• To do: All lines from the opening of the entries below through the line containing "I want to opt-out of the Sale of my" must be output exactly as they appear, with no other lines.

#### Data

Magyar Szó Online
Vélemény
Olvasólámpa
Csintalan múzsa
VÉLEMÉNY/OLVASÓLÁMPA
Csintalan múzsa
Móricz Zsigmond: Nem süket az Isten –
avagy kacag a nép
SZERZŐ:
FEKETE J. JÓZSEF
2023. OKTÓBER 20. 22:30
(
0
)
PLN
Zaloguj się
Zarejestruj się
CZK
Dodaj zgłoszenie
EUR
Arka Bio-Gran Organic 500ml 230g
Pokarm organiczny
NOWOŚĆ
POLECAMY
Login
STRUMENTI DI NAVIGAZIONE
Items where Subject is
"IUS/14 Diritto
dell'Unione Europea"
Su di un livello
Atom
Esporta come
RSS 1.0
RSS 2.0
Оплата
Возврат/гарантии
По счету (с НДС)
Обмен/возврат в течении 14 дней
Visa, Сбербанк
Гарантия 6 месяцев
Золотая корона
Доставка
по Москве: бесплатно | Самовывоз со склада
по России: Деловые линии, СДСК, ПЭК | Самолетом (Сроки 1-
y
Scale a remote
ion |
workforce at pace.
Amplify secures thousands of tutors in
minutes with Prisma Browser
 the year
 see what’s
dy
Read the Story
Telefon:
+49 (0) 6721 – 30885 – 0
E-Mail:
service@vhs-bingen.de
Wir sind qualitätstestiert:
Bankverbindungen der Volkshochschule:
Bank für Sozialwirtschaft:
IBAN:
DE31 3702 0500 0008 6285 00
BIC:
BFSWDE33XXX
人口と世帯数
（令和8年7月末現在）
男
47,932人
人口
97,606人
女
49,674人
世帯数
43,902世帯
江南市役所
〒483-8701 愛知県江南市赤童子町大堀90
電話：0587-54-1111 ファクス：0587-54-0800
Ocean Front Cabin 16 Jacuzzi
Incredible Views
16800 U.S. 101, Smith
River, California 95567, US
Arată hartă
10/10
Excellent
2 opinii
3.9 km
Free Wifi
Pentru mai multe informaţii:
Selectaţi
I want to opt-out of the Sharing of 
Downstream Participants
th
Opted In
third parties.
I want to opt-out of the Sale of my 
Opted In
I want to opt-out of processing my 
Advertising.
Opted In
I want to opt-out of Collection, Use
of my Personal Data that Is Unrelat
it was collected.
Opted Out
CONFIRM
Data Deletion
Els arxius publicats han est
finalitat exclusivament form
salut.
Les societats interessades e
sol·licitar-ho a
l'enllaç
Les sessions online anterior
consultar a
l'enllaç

########

• Result for this task:
Magyar Szó Online
Vélemény
Olvasólámpa
Csintalan múzsa
VÉLEMÉNY/OLVASÓLÁMPA
Csintalan múzsa
Móricz Zsigmond: Nem süket az Isten –
avagy kacag a nép
SZERZŐ:
FEKETE J. JÓZSEF
2023. OKTÓBER 20. 22:30
(
0
)
PLN
Zaloguj się
Zarejestruj się
CZK
Dodaj zgłoszenie
EUR
Arka Bio-Gran Organic 500ml 230g
Pokarm organiczny
NOWOŚĆ
POLECAMY
Login
STRUMENTI DI NAVIGAZIONE
Items where Subject is
"IUS/14 Diritto
dell'Unione Europea"
Su di un livello
Atom
Esporta come
RSS 1.0
RSS 2.0
Оплата
Возврат/гарантии
По счету (с НДС)
Обмен/возврат в течении 14 дней
Visa, Сбербанк
Гарантия 6 месяцев
Золотая корона
Доставка
по Москве: бесплатно | Самовывоз со склада
по России: Деловые линии, СДСК, ПЭК | Самолетом (Сроки 1-
y
Scale a remote
ion |
workforce at pace.
Amplify secures thousands of tutors in
minutes with Prisma Browser
 the year
 see what’s
dy
Read the Story
Telefon:
+49 (0) 6721 – 30885 – 0
E-Mail:
service@vhs-bingen.de
Wir sind qualitätstestiert:
Bankverbindungen der Volkshochschule:
Bank für Sozialwirtschaft:
IBAN:
DE31 3702 0500 0008 6285 00
BIC:
BFSWDE33XXX
人口と世帯数
（令和8年7月末現在）
男
47,932人
人口
97,606人
女
49,674人
世帯数
43,902世帯
江南市役所
〒483-8701 愛知県江南市赤童子町大堀90
電話：0587-54-1111 ファクス：0587-54-0800
Ocean Front Cabin 16 Jacuzzi
Incredible Views
16800 U.S. 101, Smith
River, California 95567, US
Arată hartă
10/10
Excellent
2 opinii
3.9 km
Free Wifi
Pentru mai multe informaţii:
Selectaţi
I want to opt-out of the Sharing of 
Downstream Participants
th
Opted In
third parties.
I want to opt-out of the Sale of my 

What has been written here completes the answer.